- [Source material]
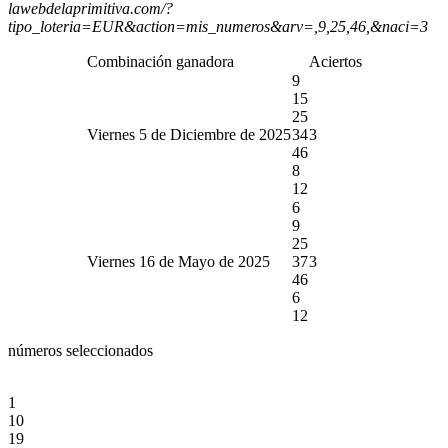
lawebdelaprimitiva.com/?
tipo_loteria=EUR&action=mis_numeros&arv=,9,25,46,&naci=3
Combinación ganadora
Aciertos
9
15
25
Viernes 5 de Diciembre de 2025
34
3
46
8
12
6
9
25
Viernes 16 de Mayo de 2025
37
3
46
6
12
números seleccionados
1
10
19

- [Assignment] Please restate the entries word for word. Skip the pictures.

- [Task result]
lawebdelaprimitiva.com/?
tipo_loteria=EUR&action=mis_numeros&arv=,9,25,46,&naci=3
Combinación ganadora
Aciertos
9
15
25
Viernes 5 de Diciembre de 2025
34
3
46
8
12
6
9
25
Viernes 16 de Mayo de 2025
37
3
46
6
12
números seleccionados
1
10
19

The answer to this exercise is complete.